◆ PROVIDED RECORDS
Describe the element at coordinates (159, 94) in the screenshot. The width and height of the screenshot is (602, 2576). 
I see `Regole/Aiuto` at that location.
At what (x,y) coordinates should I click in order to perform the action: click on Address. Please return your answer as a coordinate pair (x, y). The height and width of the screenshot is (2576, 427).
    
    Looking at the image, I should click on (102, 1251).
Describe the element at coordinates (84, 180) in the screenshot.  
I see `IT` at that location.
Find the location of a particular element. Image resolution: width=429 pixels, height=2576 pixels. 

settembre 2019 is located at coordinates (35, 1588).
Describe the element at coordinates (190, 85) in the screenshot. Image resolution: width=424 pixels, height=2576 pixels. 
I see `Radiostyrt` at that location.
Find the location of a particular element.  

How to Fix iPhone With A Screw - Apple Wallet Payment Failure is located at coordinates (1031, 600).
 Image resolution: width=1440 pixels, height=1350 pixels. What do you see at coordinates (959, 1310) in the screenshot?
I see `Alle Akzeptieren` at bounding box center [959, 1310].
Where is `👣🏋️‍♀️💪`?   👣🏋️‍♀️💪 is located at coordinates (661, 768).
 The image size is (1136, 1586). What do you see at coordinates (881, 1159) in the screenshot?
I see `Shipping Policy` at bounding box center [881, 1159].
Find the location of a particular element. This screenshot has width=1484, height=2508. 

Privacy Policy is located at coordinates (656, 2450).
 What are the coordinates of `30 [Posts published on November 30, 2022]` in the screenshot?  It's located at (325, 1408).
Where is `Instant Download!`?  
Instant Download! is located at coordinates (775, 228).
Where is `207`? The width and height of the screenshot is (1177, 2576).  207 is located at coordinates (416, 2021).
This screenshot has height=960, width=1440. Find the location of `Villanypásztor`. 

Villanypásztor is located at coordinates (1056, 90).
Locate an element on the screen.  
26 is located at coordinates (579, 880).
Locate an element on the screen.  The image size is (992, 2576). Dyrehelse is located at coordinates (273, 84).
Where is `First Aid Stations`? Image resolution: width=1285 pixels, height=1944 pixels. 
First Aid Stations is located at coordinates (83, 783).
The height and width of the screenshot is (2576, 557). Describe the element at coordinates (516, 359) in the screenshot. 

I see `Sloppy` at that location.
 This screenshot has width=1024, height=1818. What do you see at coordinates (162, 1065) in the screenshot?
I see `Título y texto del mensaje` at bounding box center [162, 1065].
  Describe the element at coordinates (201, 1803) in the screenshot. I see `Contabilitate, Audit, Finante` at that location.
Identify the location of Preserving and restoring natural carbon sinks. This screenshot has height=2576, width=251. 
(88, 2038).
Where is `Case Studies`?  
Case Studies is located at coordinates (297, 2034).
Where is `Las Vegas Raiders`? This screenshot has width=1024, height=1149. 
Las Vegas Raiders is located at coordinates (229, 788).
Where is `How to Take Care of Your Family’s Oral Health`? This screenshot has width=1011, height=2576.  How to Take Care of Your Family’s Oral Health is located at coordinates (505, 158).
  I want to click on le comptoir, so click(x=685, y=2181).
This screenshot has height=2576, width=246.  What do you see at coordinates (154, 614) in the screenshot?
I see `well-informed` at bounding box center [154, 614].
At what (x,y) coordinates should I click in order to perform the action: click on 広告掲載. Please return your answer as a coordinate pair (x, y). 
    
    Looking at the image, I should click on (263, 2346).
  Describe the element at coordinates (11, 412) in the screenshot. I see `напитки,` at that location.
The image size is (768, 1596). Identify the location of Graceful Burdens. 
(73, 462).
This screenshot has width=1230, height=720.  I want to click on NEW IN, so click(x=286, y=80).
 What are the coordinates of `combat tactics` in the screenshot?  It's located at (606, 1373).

◆ EXERCISE DIRECTIONS
Would you repeat, exactly and with nothing added, every line from the line containing "has width=1024, height=1149." through the last line of the records above?

◆ RESULT OF THIS EXERCISE
Where is `Las Vegas Raiders`? This screenshot has width=1024, height=1149. 
Las Vegas Raiders is located at coordinates (229, 788).
Where is `How to Take Care of Your Family’s Oral Health`? This screenshot has width=1011, height=2576.  How to Take Care of Your Family’s Oral Health is located at coordinates (505, 158).
  I want to click on le comptoir, so click(x=685, y=2181).
This screenshot has height=2576, width=246.  What do you see at coordinates (154, 614) in the screenshot?
I see `well-informed` at bounding box center [154, 614].
At what (x,y) coordinates should I click in order to perform the action: click on 広告掲載. Please return your answer as a coordinate pair (x, y). 
    
    Looking at the image, I should click on (263, 2346).
  Describe the element at coordinates (11, 412) in the screenshot. I see `напитки,` at that location.
The image size is (768, 1596). Identify the location of Graceful Burdens. 
(73, 462).
This screenshot has width=1230, height=720.  I want to click on NEW IN, so click(x=286, y=80).
 What are the coordinates of `combat tactics` in the screenshot?  It's located at (606, 1373).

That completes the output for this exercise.